MTB-634 Multics Technical Bulletin
DM: Shutdown
An alternative solution is for the caretaker Daemon to
forcibly take over any transaction not abandoned by a user
process which ignores the "dm_user_shutdown_" IPS. The Daemon
would process those transactions given up voluntarily first, and
then takes over any left over. In addition, users without
transactions, but with DMS per-system bootload tables initiated
must be "kicked out". This all amounts to running
transaction_manager_$user_shutdown for a user (I wonder if we can
charge extra for this?). This will require some modifications to
transaction_manager_ to be able to take over transactions; and
will probably also increase the Daemon's working set to keep
pointers to all users' per-process data in the DM ring.

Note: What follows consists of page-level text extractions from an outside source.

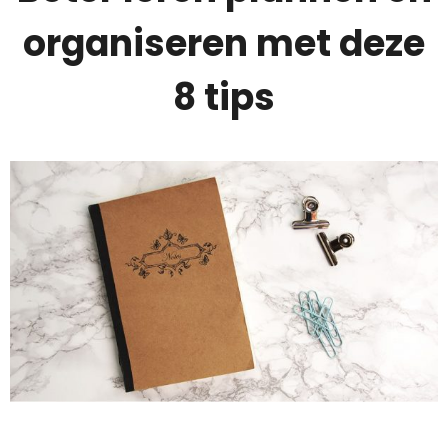
organiseren met deze
8 tips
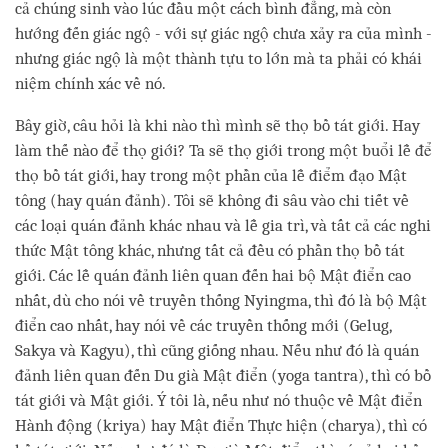
cả chúng sinh vào lúc đầu một cách bình đẳng, mà còn
hướng đến giác ngộ - với sự giác ngộ chưa xảy ra của mình -
nhưng giác ngộ là một thành tựu to lớn mà ta phải có khái
niệm chính xác về nó.
Bây giờ, câu hỏi là khi nào thì mình sẽ thọ bồ tát giới. Hay
làm thế nào để thọ giới? Ta sẽ thọ giới trong một buổi lễ để
thọ bồ tát giới, hay trong một phần của lễ điểm đạo Mật
tông (hay quán đảnh). Tôi sẽ không đi sâu vào chi tiết về
các loại quán đảnh khác nhau và lễ gia trì, và tất cả các nghi
thức Mật tông khác, nhưng tất cả đều có phần thọ bồ tát
giới. Các lễ quán đảnh liên quan đến hai bộ Mật điển cao
nhất, dù cho nói về truyền thống Nyingma, thì đó là bộ Mật
điển cao nhất, hay nói về các truyền thống mới (Gelug,
Sakya và Kagyu), thì cũng giống nhau. Nếu như đó là quán
đảnh liên quan đến Du già Mật điển (yoga tantra), thì có bồ
tát giới và Mật giới. Ý tôi là, nếu như nó thuộc về Mật điển
Hành động (kriya) hay Mật điển Thực hiện (charya), thì có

There is
a minor advantage to this: force takeover could allow for future
handling of transaction timeouts by the Daemon on an active DMS
to ease holding of before journals, deadlocks, etc.
Another solution is to force the user to logout, which will
cause the Daemon to be notified that the TDT entry for the
process needs cleaning out. This is a rather drastic situation
that only matters if the DMS is being shutdown, but Multics will
stay up, and the DMS re-booted later in the same Multics
invocation. If the force takeover of user transactions and force
invalidation of user DMS data method is used, this method is
unnecessary. If required, a temporary interface interface with
the Initializer to destroy the process could be created.
7.3 Hardcore Changes to support new IPS'
This is not strictly a problem, just a subtask of the
strategy presented above. Two new IPS need to be created and
static handlers written to take care of the signal. In addition,
some programs that deal with the character representation of the
IPS names must be modified (e.g. sys_info, create_ips_mask_);
and the default static handlers must be setup in all stacks
greater than the DM ring (except when the DM ring IS the user's
login ring, mods. required to make_stack_).
It is also being proposed that the four character limitation
on the name of an IPS be expanded to 32 characters. This gives
us the ability to name the IPS' according to function more
clearly and make them self-documenting. Instead of the "dmw_"
and "dms_" signals with the four character restriction, we get
"dm_shutdown_warning_" and "dm_user_shutdown_".
The system programs dealing with IPS are limited enough that
the above changes should not be hard to do.